What’s more, if you’re hyper-focused on retention without accounting for performance, you could be unintentionally dis-incentivizing some of your best people to stay. It’s easy to see how it happens; it looks something like this:

  • You set retention as a goal

  • You do some data analysis on long-term employees (“stay” interviews, role, department/team/manager assignments, career progression, etc.)

  • You determine the common characteristics of people who stay

  • You create a culture around those people

The problem: Only some of those people are your top talent. It’s better to optimize for the heavy hitters. Even better, you should identify the sweet spot of characteristics among employees who both contribute a lot and stay a while.

Know the Profile of Your Loyal High Performers

It’s different for every organization, but there’s a set of traits common among your top-performing, long-term employees. And as is so often the case with talent data, they may not be what you’d expect.

Take a look at this example from one of our clients. These are the results of an analysis for one particular role within their company: a business analyst.

This “fingerprint” illustrates where various employee characteristics lie on scales of performance and retention. It includes academic markers like school attended, GPA, and area of study; info on past work, athletic, and extracurricular experience; and measures on the most important factors in today’s innovation economy: soft skills.

You can see how hiring and optimizing for retention-based characteristics without regard for performance can get you into trouble. 

People who stay are not always top-performers, and top-performers are not always the type of people who stay. 

In this example, you’ll see that analysts with finance industry experience had high retention, but ranked lower on performance. The sweet spot of traits for this role at this company was high levels of Grit and Ownership, coupled with time devoted to a thesis or capstone in college.

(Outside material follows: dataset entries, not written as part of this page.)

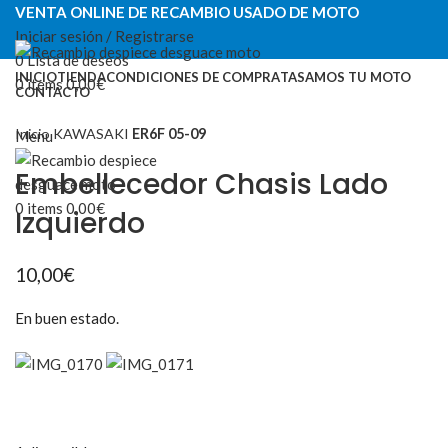
VENTA ONLINE DE RECAMBIO USADO DE MOTO
Iniciar sesión / Registrarse
0
Lista de deseos
INICIO
TIENDA
CONDICIONES DE COMPRA
TASAMOS TU MOTO
0
items
0,00
€
CONTACTO
VENTA ONLINE DE RECAMBIO USADO DE MOTO
Categorías
Inicio
KAWASAKI
ER6F 05-09
Menu
Embellecedor Chasis Lado
0
items
0,00
€
Izquierdo
10,00
€
En buen estado.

Find the overlap, and focus your efforts there.

Use AI for Hiring

Of course, evaluating these soft skills and finding that sweet spot — while also ensuring everything is accurate and unbiased — is easier said than done. That’s where machine learning is a big help. A “smart” hiring solution can quickly and intelligently analyze reams of employee data, uncovering interesting patterns and pinpointing those common traits among your most loyal, most valuable employees.

But regardless of how you crunch it, be sure you’re not looking at — and acting on — turnover data in a vacuum. You might bump up retention, but it could come at the cost of decreased performance.